Pope Francis Did Not Say Hell Does Not Exist: Vatican

Call it fake news, or maybe just wishful thinking.

A Thursday story claiming that Pope Francis had denied the existence of hell spread like, well, hellfire. In an alleged interview for Italian journal La Repubblica, the pope told atheist journalist Eugenio Scalfari that bad souls "are not punished" and that "There is no hell, there is the disappearance of sinful souls."

The story, which would have fundamentally changed the foundations of one of the oldest institution in the world, was picked up by The Drudge Report and a number of high-profile publications, including Newsweek. But the Vatican says the story was fabricated.

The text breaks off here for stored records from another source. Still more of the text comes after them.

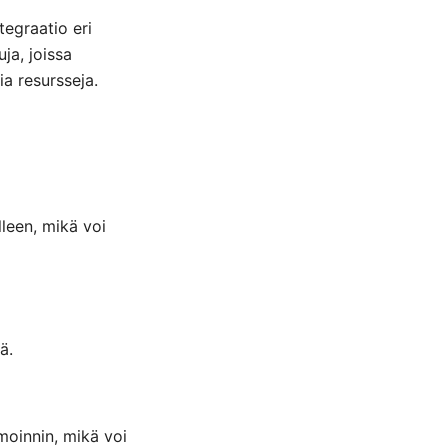
tegraatio eri
uja, joissa
ia resursseja.
leen, mikä voi
ä.
moinnin, mikä voi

The pope did meet with Scalfari, but he did not grant him an interview, said Vatican spokesperson Thomas Rosica. The Vatican called the article, "the fruit of his reconstruction," and "No quotes of the aforementioned article should therefore be considered as a faithful transcription of the Holy Father's words," according to a statement received by the National Catholic Reporter.

The pope did take a private audience with Scalfari, who at 93 is mostly retired, the Vatican said. But the pair only exchanged Easter greetings and the conversation was friendly in nature, not an interview.

Pope Francis speaks during the Holy Chrism Mass on Maundy Thursday on March 29, 2018 at St Peter's basilica in Vatican. The Vatican denied rumors that the pope dismissed the existence of a hell on Thursday. MARCO BERTORELLO/AFP/Getty Images

Scalfari, an avowed atheist and the co-founder of La Repubblica, has had several phone calls and in-person meetings with Pope Francis and has said he does not record them or take notes. Afterwards, he recreates the talks from memory, including the quotations he uses.

The method got Scalfari in trouble in 2014, when the Vatican called fake news on his claim that Pope Francis said two percent of the Catholic Church's priests were pedophiles.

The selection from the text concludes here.